1. In public discourse, usually, most people do not have valence differences when they disagree, but rather differences of priority. This is especially true in politics. Concrete example: most people agree that racism is bad. The disagreement tends to be about
how important it is to eliminate racism right now, relative to other problems. A valence disagreement occurs in this case when a white supremacist says no, actually, racism is good. Valence disagreements are of course much more intractable. Online discourse over the past few years has raised disagreements about priority to the same level of intractability, by turning priority disagreements into valence disagreements, e.g., "You shouldn't be talking about anything else right now but keeping out illegal immigrants. I don't care if you say you're against illegal immigration, if fighting illegal immigration isn't your number one priority, then you're actually
for illegal immigration."
2. One trick to make your argument demand top priority is to claim that there is a massively, or even infinitely negative consequence for not adjusting one's actions in the ways required of a rational actor if the argument is true - or claiming that there is such a consequence
even for ignoring the argument. Organized religion makes the most famous such claims, but the outcomes feared by certain political ideologies (if they don't get their way) can approach the same severity. This is the
Gambit of Extreme Negative Utility (GENU.) Related to this, a counterargument to Pascal's wager is that you don't know which version of which religion is the right one, but as I saw a very clever Christian argue online, you have to assume infinite religions to choose from for the expected utility to work out in favor of ignoring Pascal's claim (although this still doesn't tell us which one to choose.) So what do we do? Do we set an arbitrary cut-off for utility beyond which we assume someone is lying to get our attention?
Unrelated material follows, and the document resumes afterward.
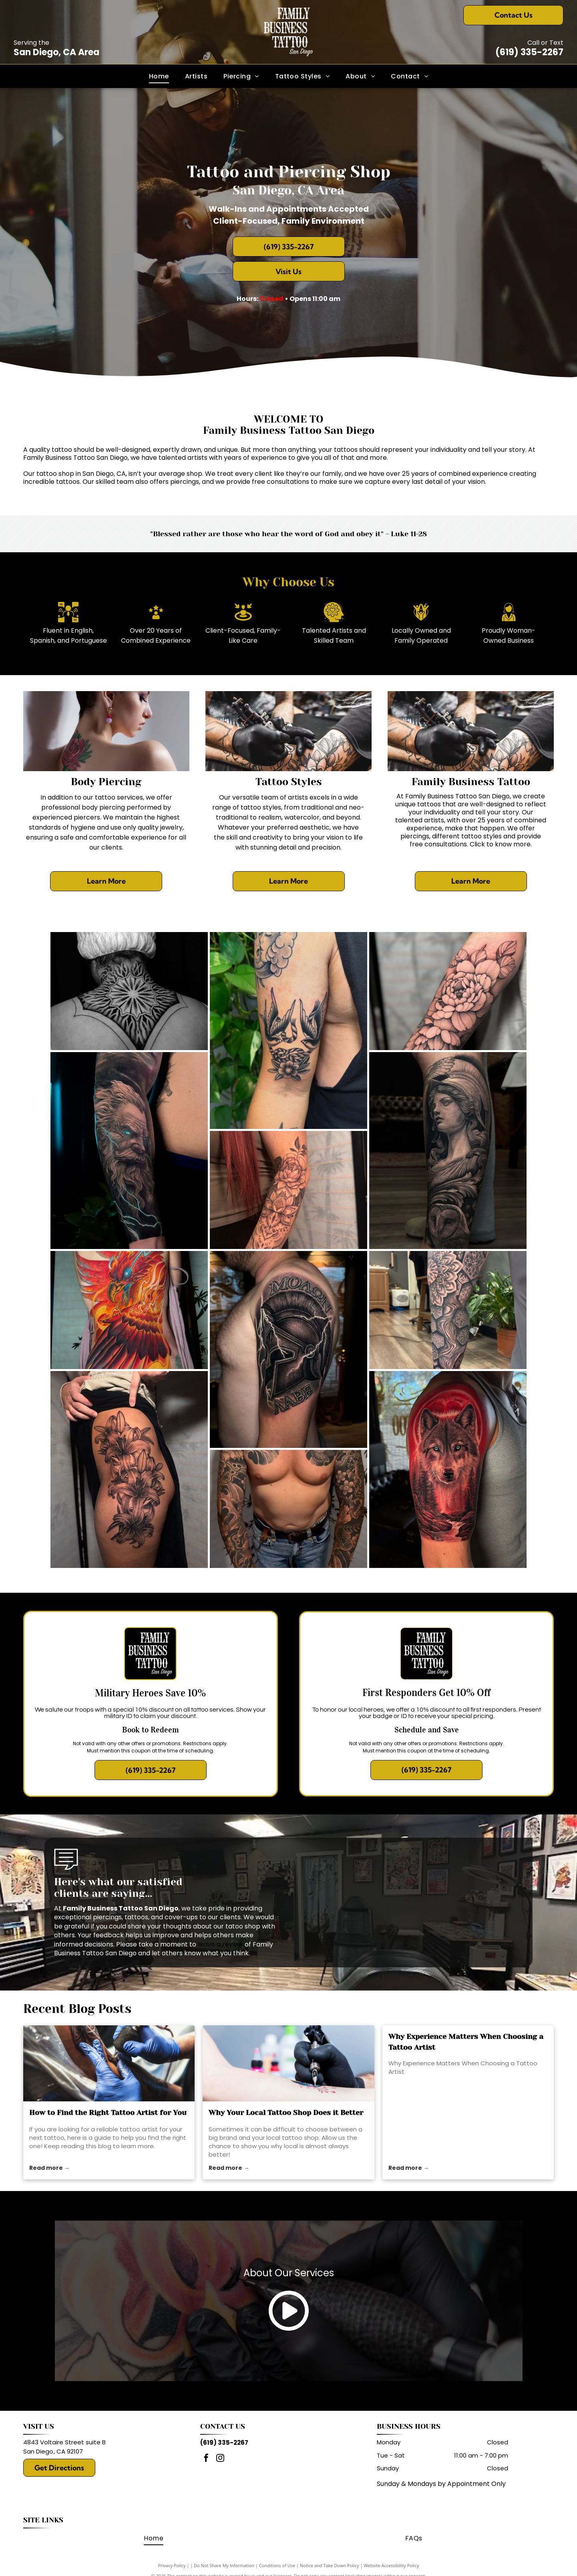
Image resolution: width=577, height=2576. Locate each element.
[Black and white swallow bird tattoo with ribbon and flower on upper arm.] (288, 1030)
This seems very dangerous, unless we think there are no rare events with far greater negative utility than we expect beforehand. So if we throw out Hell, Orwell's boot on a human face forever, and white supremacists' fear of a world overwhelmed by non-white barbarism, don't we also have to stop worrying about the
Great Filter, the technological singularity, and CRISPR-derived biological weapons made by suicide cults? [Added later: turns out that
Pascal's Mugging, a concept in the rationality world, captures the essence of this - any risk/benefit scenario can be overwhelmed by claimed arbitrarily large or infinite negative utility, which Christians like Pascal call "Hell".]
3. It matters
which arguments we spend time and attention considering, because although humans seem to have an implicit assumption of infinite time and attention to consider arguments, of course we do not.
Hence, most authorities use some form of agenda-setting and distraction to influence discourse.